##### Entries shown

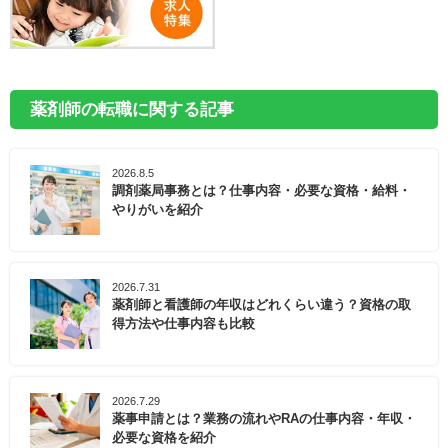
薬剤師の転職に関する記事
2026.8.5
調剤薬局事務とは？仕事内容・必要な資格・給料・
やりがいを紹介
2026.7.31
薬剤師と看護師の年収はどれくらい違う？資格の取
得方法や仕事内容も比較
2026.7.29
薬事申請とは？業務の流れやRAの仕事内容・年収・
必要な資格を紹介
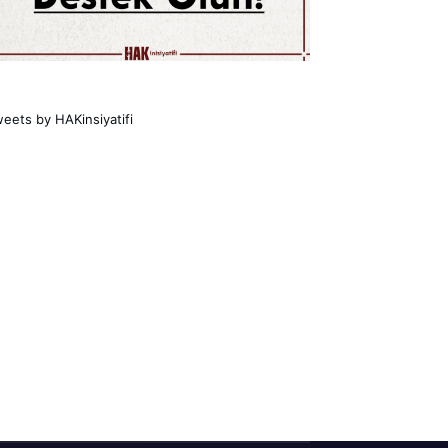
eets by HAKinsiyatifi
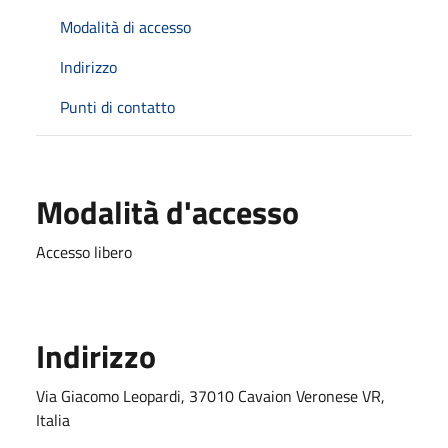
Modalità di accesso
Indirizzo
Punti di contatto
Modalità d'accesso
Accesso libero
Indirizzo
Via Giacomo Leopardi, 37010 Cavaion Veronese VR,
Italia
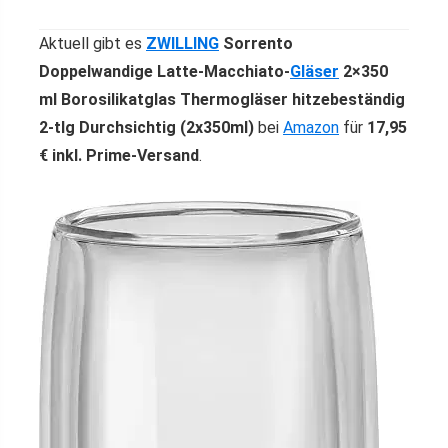
Aktuell gibt es
ZWILLING
Sorrento
Doppelwandige Latte-Macchiato-
Gläser
2×350
ml Borosilikatglas Thermogläser hitzebeständig
2-tlg Durchsichtig (2x350ml)
bei
Amazon
für
17,95
€ inkl. Prime-Versand
.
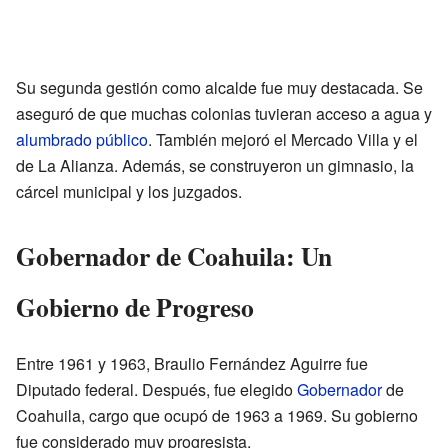
Su segunda gestión como alcalde fue muy destacada. Se
aseguró de que muchas colonias tuvieran acceso a agua y
alumbrado público
. También mejoró el Mercado Villa y el
de La Alianza. Además, se construyeron un gimnasio, la
cárcel municipal y los juzgados.
Gobernador de Coahuila: Un
Gobierno de Progreso
Entre 1961 y 1963, Braulio Fernández Aguirre fue
Diputado federal. Después, fue elegido
Gobernador
de
Coahuila, cargo que ocupó de 1963 a 1969. Su gobierno
fue considerado muy progresista.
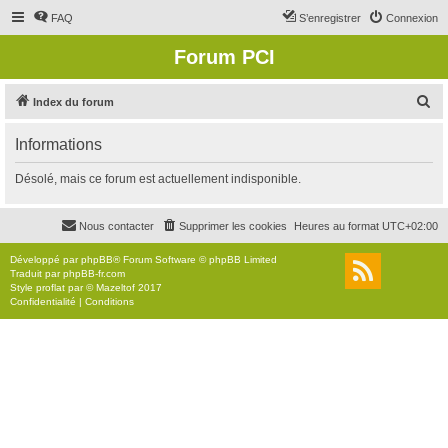
FAQ
S’enregistrer
Connexion
Forum PCI
R
Index du forum
e
Informations
c
h
Désolé, mais ce forum est actuellement indisponible.
e
r
Nous contacter
Supprimer les cookies
Heures au format
UTC+02:00
c
Développé par
phpBB
® Forum Software © phpBB Limited
h
Traduit par
phpBB-fr.com
Style
proflat
par ©
Mazeltof
2017
e
Confidentialité
|
Conditions
r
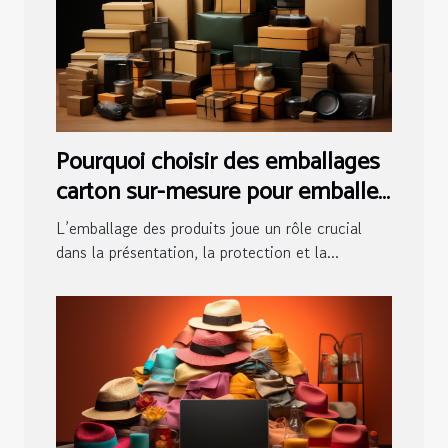
Pourquoi choisir des emballages
carton sur-mesure pour emballer
vos produits ?
L’emballage des produits joue un rôle crucial
dans la présentation, la protection et la...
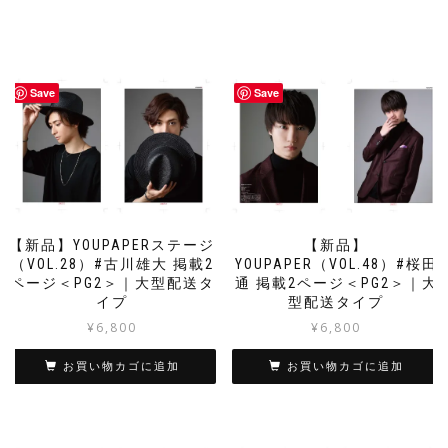
Save
Save
【新品】YOUPAPERステージ
【新品】
（VOL.28）#古川雄大 掲載2
YOUPAPER（VOL.48）#桜田
ページ＜PG2＞｜大型配送タ
通 掲載2ページ＜PG2＞｜大
イプ
型配送タイプ
¥
6,800
¥
6,800
お買い物カゴに追加
お買い物カゴに追加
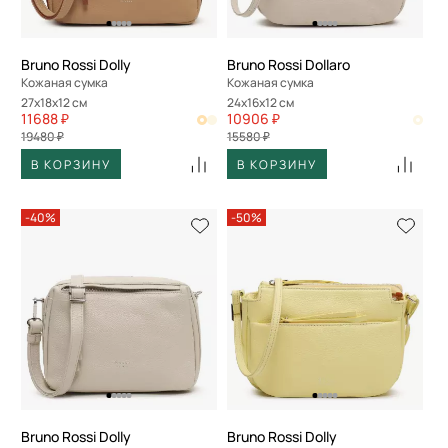
Bruno Rossi Dolly
Bruno Rossi Dollaro
Кожаная сумка
Кожаная сумка
27x18x12 см
24x16x12 см
11688 ₽
10906 ₽
19480 ₽
15580 ₽
В КОРЗИНУ
В КОРЗИНУ
-40%
-50%
Bruno Rossi Dolly
Bruno Rossi Dolly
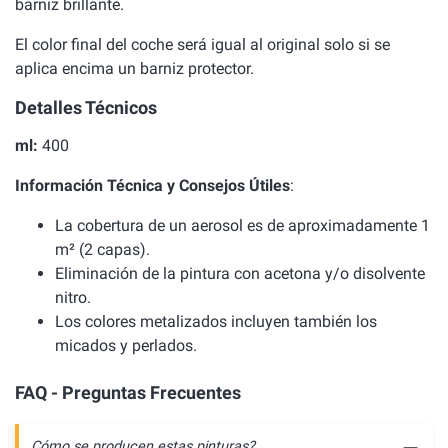
barniz brillante.
El color final del coche será igual al original solo si se
aplica encima un barniz protector.
Detalles Técnicos
ml:
400
Información Técnica y Consejos Útiles
:
La cobertura de un aerosol es de aproximadamente 1
m² (2 capas).
Eliminación de la pintura con acetona y/o disolvente
nitro.
Los colores metalizados incluyen también los
micados y perlados.
FAQ - Preguntas Frecuentes
Cómo se producen estas pinturas?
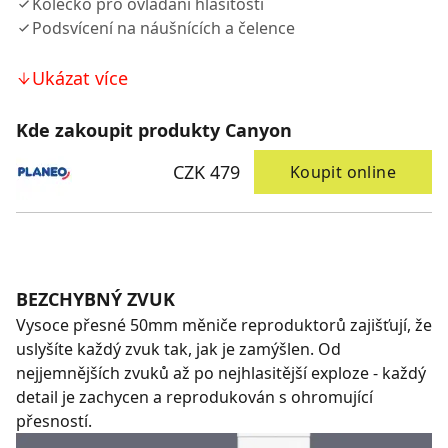
Kolečko pro ovládání hlasitosti
Podsvícení na náušnících a čelence
Ukázat více
Kde zakoupit produkty Canyon
CZK 479
Koupit online
BEZCHYBNÝ ZVUK
Vysoce přesné 50mm měniče reproduktorů zajišťují, že
uslyšíte každý zvuk tak, jak je zamýšlen. Od
nejjemnějších zvuků až po nejhlasitější exploze - každý
detail je zachycen a reprodukován s ohromující
přesností.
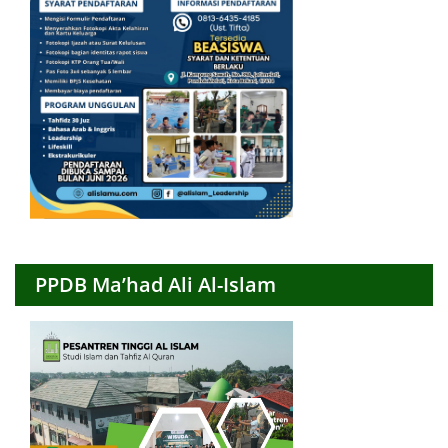
PPDB Ma’had Ali Al-Islam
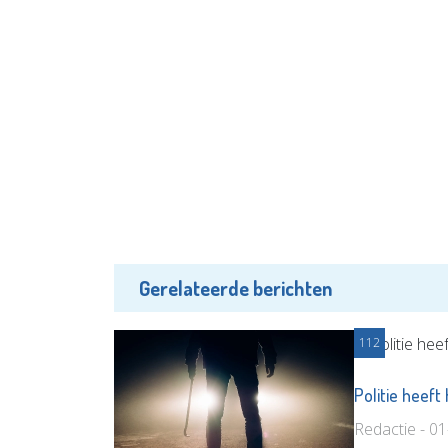
Gerelateerde berichten
112
Politie heef
Redactie - 0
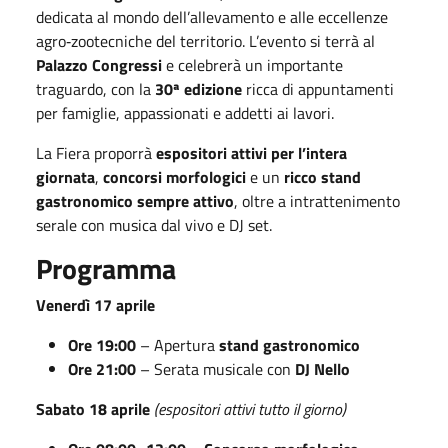
dedicata al mondo dell’allevamento e alle eccellenze
agro‑zootecniche del territorio. L’evento si terrà al
Palazzo Congressi
e celebrerà un importante
traguardo, con la
30ª edizione
ricca di appuntamenti
per famiglie, appassionati e addetti ai lavori.
La Fiera proporrà
espositori attivi per l’intera
giornata
,
concorsi morfologici
e un
ricco stand
gastronomico sempre attivo
, oltre a intrattenimento
serale con musica dal vivo e DJ set.
Programma
Venerdì 17 aprile
Ore 19:00
– Apertura
stand gastronomico
Ore 21:00
– Serata musicale con
DJ Nello
Sabato 18 aprile
(espositori attivi tutto il giorno)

##########

Exercise goal
Omit all pictures, and repeat exactly the lines from the line containing "detail je zachycen" through the end of the data.

Answer to this exercise
detail je zachycen a reprodukován s ohromující
přesností.
PPDB Ma’had Ali Al-Islam
Gerelateerde berichten
112
Politie heef
Redactie - 0
dedicata al mondo dell’allevamento e alle eccellenze
agro‑zootecniche del territorio. L’evento si terrà al
Palazzo Congressi
e celebrerà un importante
traguardo, con la
30ª edizione
ricca di appuntamenti
per famiglie, appassionati e addetti ai lavori.
La Fiera proporrà
espositori attivi per l’intera
giornata
,
concorsi morfologici
e un
ricco stand
gastronomico sempre attivo
, oltre a intrattenimento
serale con musica dal vivo e DJ set.
Programma
Venerdì 17 aprile
Ore 19:00
– Apertura
stand gastronomico
Ore 21:00
– Serata musicale con
DJ Nello
Sabato 18 aprile
(espositori attivi tutto il giorno)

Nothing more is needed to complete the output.